─── SOURCE MATERIAL

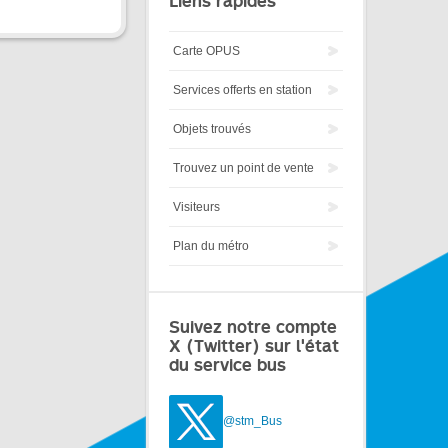
Liens rapides
Carte OPUS
Services offerts en station
Objets trouvés
Trouvez un point de vente
Visiteurs
Plan du métro
Suivez notre compte
X (Twitter) sur l'état
du service bus
@stm_Bus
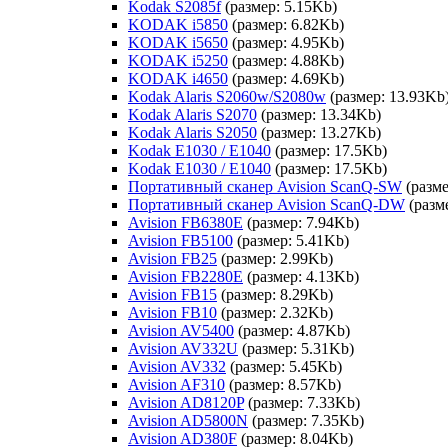
Kodak S2085f
(размер: 5.15Kb)
KODAK i5850
(размер: 6.82Kb)
KODAK i5650
(размер: 4.95Kb)
KODAK i5250
(размер: 4.88Kb)
KODAK i4650
(размер: 4.69Kb)
Kodak Alaris S2060w/S2080w
(размер: 13.93Kb
Kodak Alaris S2070
(размер: 13.34Kb)
Kodak Alaris S2050
(размер: 13.27Kb)
Kodak E1030 / E1040
(размер: 17.5Kb)
Kodak E1030 / E1040
(размер: 17.5Kb)
Портативный сканер Avision ScanQ-SW
(разме
Портативный сканер Avision ScanQ-DW
(разм
Avision FB6380E
(размер: 7.94Kb)
Avision FB5100
(размер: 5.41Kb)
Avision FB25
(размер: 2.99Kb)
Avision FB2280E
(размер: 4.13Kb)
Avision FB15
(размер: 8.29Kb)
Avision FB10
(размер: 2.32Kb)
Avision AV5400
(размер: 4.87Kb)
Avision AV332U
(размер: 5.31Kb)
Avision AV332
(размер: 5.45Kb)
Avision AF310
(размер: 8.57Kb)
Avision AD8120P
(размер: 7.33Kb)
Avision AD5800N
(размер: 7.35Kb)
Avision AD380F
(размер: 8.04Kb)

──────

Omit the pictures, then give all the lines above again exactly.

Liens rapides
Carte OPUS
Services offerts en station
Objets trouvés
Trouvez un point de vente
Visiteurs
Plan du métro
Suivez notre compte
X (Twitter) sur l'état
du service bus
@stm_Bus
Kodak S2085f
(размер: 5.15Kb)
KODAK i5850
(размер: 6.82Kb)
KODAK i5650
(размер: 4.95Kb)
KODAK i5250
(размер: 4.88Kb)
KODAK i4650
(размер: 4.69Kb)
Kodak Alaris S2060w/S2080w
(размер: 13.93Kb
Kodak Alaris S2070
(размер: 13.34Kb)
Kodak Alaris S2050
(размер: 13.27Kb)
Kodak E1030 / E1040
(размер: 17.5Kb)
Kodak E1030 / E1040
(размер: 17.5Kb)
Портативный сканер Avision ScanQ-SW
(разме
Портативный сканер Avision ScanQ-DW
(разм
Avision FB6380E
(размер: 7.94Kb)
Avision FB5100
(размер: 5.41Kb)
Avision FB25
(размер: 2.99Kb)
Avision FB2280E
(размер: 4.13Kb)
Avision FB15
(размер: 8.29Kb)
Avision FB10
(размер: 2.32Kb)
Avision AV5400
(размер: 4.87Kb)
Avision AV332U
(размер: 5.31Kb)
Avision AV332
(размер: 5.45Kb)
Avision AF310
(размер: 8.57Kb)
Avision AD8120P
(размер: 7.33Kb)
Avision AD5800N
(размер: 7.35Kb)
Avision AD380F
(размер: 8.04Kb)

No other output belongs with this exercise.